▶ [TASK TO COMPLETE]
Count every line in the entries that follow where the word "Analyze" appears, then state only the total.

▶ [PROVIDED ENTRIES]
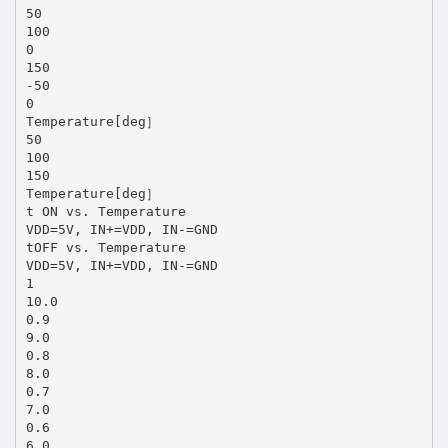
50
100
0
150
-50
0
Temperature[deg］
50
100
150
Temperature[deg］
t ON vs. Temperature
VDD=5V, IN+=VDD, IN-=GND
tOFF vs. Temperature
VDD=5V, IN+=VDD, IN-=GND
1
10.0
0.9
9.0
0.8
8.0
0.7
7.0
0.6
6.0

---

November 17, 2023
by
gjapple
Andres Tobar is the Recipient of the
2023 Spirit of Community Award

==

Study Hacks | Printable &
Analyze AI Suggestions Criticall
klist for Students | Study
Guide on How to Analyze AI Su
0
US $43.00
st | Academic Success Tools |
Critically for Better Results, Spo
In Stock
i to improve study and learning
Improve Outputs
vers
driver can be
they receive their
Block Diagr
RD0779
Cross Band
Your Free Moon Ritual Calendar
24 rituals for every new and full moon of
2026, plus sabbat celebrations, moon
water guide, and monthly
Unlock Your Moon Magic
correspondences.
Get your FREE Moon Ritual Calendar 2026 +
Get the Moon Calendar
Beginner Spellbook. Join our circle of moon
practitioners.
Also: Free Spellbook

▶ [SOLUTION TO THE EXERCISE]
2